Run the following codes to import packages necessary in this project.
library(sf) # for working with spatial data
library(tigris) # for getting US census data
library(ggplot2) # for plotting maps and charts
library(mapsf) # for plotting maps
library(dplyr) # for doing join
Wildfires occur frequently around the United States. According
to the data from National Interagency Fire
Center (NIFC), in just last year (2022), there were 40,000 of
wildfire events across the country, as shown in the following map.
Each red point in the map represents a single wildfire event in 2022. As we can see, the west coast of the United States experiences a higher frequency of wildfires. This is due to multiple reasons including the climate, vegetation kind, topography, and more. Apart from the extensive damage wildfires inflict on the ecosystem, the particles and gases they emit also raise concerns about public health.

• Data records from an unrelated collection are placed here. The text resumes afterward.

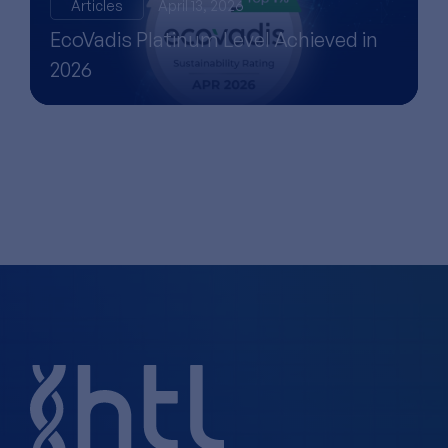
Articles
April 13, 2026
EcoVadis Platinum Level Achieved in
2026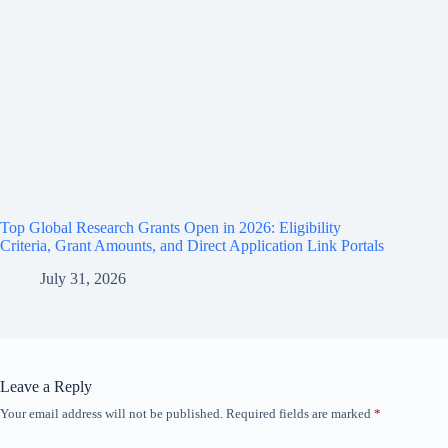
Top Global Research Grants Open in 2026: Eligibility
Criteria, Grant Amounts, and Direct Application Link Portals
July 31, 2026
Leave a Reply
Your email address will not be published.
Required fields are marked
*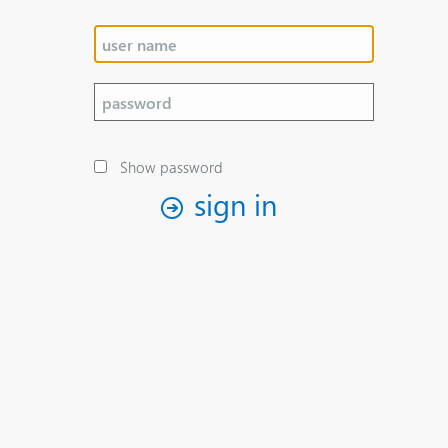
Show password
sign in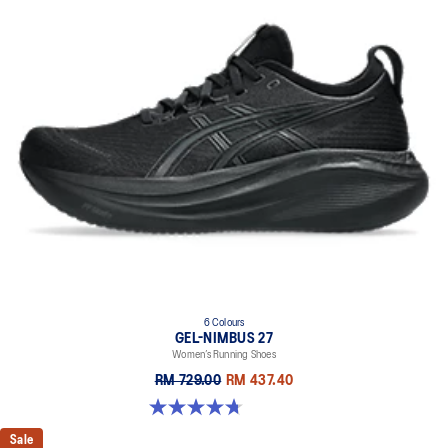
6 Colours
GEL-NIMBUS 27
Women’s Running Shoes
RM 729.00
RM 437.40
4.7 out of 5 stars. 607 reviews
Sale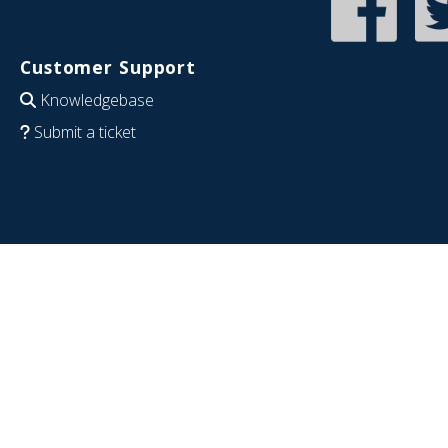
Customer Support
Knowledgebase
Submit a ticket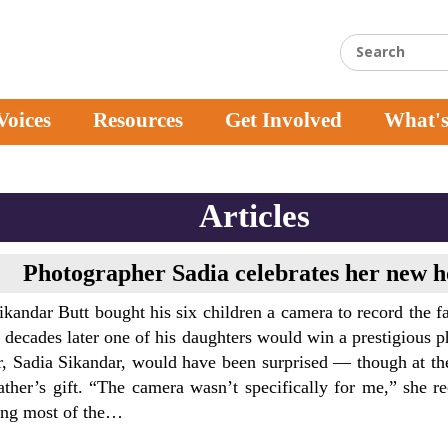
Voices
Resources
Get Involved
What'
Articles
Photographer Sadia celebrates her new 
andar Butt bought his six children a camera to record the fa
 decades later one of his daughters would win a prestigious 
r, Sadia Sikandar, would have been surprised — though at th
ather’s gift. “The camera wasn’t specifically for me,” she r
ing most of the…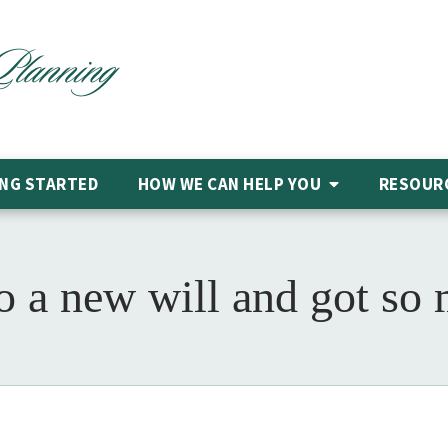
NG STARTED
HOW WE CAN HELP
YOU
RESOUR
do a new will and got so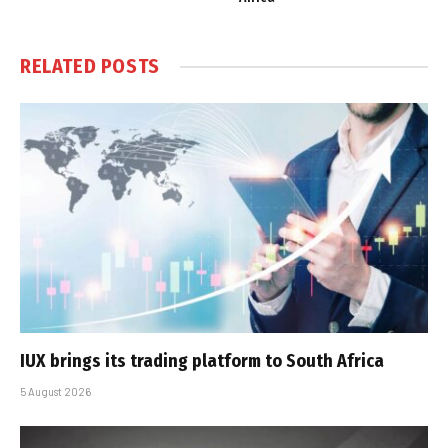
RELATED
POSTS
IUX brings its trading platform to South Africa
5 August 2026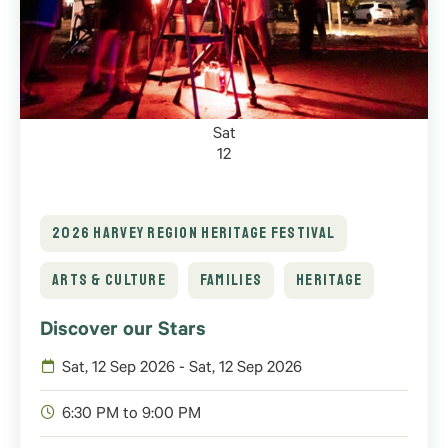
Sat
12
2026 HARVEY REGION HERITAGE FESTIVAL
ARTS & CULTURE
FAMILIES
HERITAGE
Discover our Stars
Sat, 12 Sep 2026 - Sat, 12 Sep 2026
6:30 PM to 9:00 PM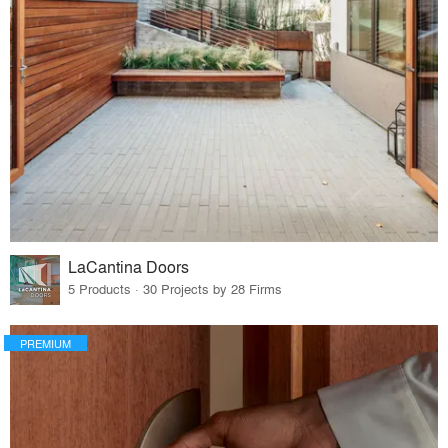
LaCantina Doors
5 Products · 30 Projects by 28 Firms
PREMIUM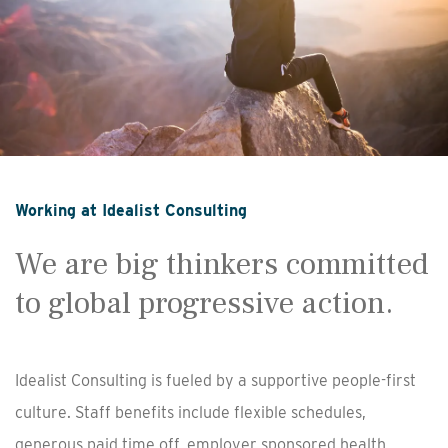
Working at Idealist Consulting
We are big thinkers committed
to global progressive action.
Idealist Consulting is fueled by a supportive people-first
culture. Staff benefits include flexible schedules,
generous paid time off, employer sponsored health,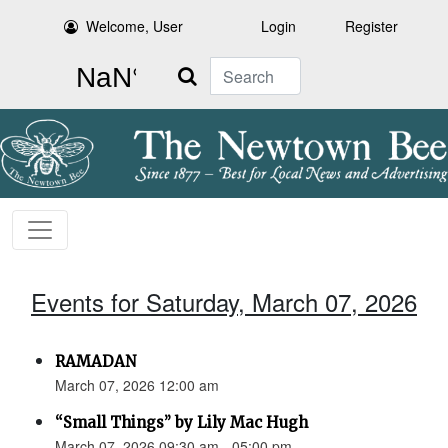
Welcome, User
Login
Register
Search
Events for Saturday, March 07, 2026
RAMADAN
March 07, 2026 12:00 am
“Small Things” by Lily Mac Hugh
March 07, 2026 09:30 am - 05:00 pm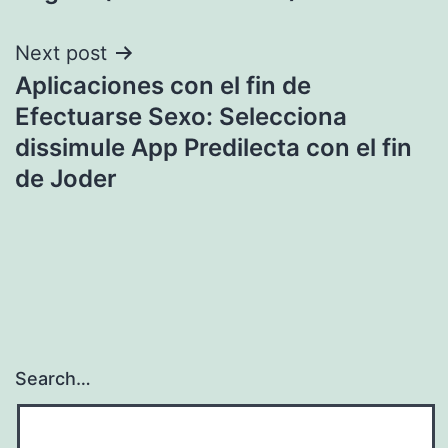
Next post
Aplicaciones con el fin de
Efectuarse Sexo: Selecciona
dissimule App Predilecta con el fin
de Joder
Search…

In order to find out the impact of wildfires on public health, I analyzed the correlation between wildfire frequency and deaths caused by resiratory diseases in California. The method and result are as follows
The wildfire data is from NIFC. It contains all the wildfire events in the past 20 years in the United States. After downloading the data from the website, read the data.
wildfire_all = read.csv('../data/lab1/wildfire.csv') # read the downloaded wildfire data
The key attributes of the data are as follows.
Attribute Name | Meaning | Class | Example |
---|---|---|---|
X | Longitude | numeric | -118.18071 |
Y | Latitude | numeric | 22.80898 |
FireDiscoveryDateTime | Time When the Fire is Discovered | character | 2020/02/28 20:45:40+00 |
The respiratory death rate data is from the Institute for Health Metrics and Evaluation (IHME). Through its data gateway, we can get the data of a specific year. In this study, to get rid of the impact of Covid 19, I chose to use the data of 2018. Also, after downloading the data from the website, read the data.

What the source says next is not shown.